### Given data
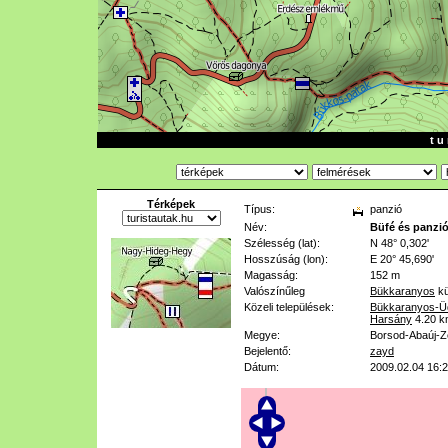
t u 
Térképek
Típus:
panzió
Név:
Büfé és panzi
Szélesség (lat):
N 48° 0,302'
Hosszúság (lon):
E 20° 45,690'
Magasság:
152 m
Valószínűleg
Bükkaranyos
kü
Közeli települések:
Bükkaranyos-Üd
Harsány
4.20 
Megye:
Borsod-Abaúj-
Bejelentő:
zayd
Dátum:
2009.02.04 16:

### What the exercise asks
Output the records above exactly as they are, leaving out the pictures.

### Problem solution
t u 
Térképek
Típus:
panzió
Név:
Büfé és panzi
Szélesség (lat):
N 48° 0,302'
Hosszúság (lon):
E 20° 45,690'
Magasság:
152 m
Valószínűleg
Bükkaranyos
kü
Közeli települések:
Bükkaranyos-Üd
Harsány
4.20 
Megye:
Borsod-Abaúj-
Bejelentő:
zayd
Dátum:
2009.02.04 16:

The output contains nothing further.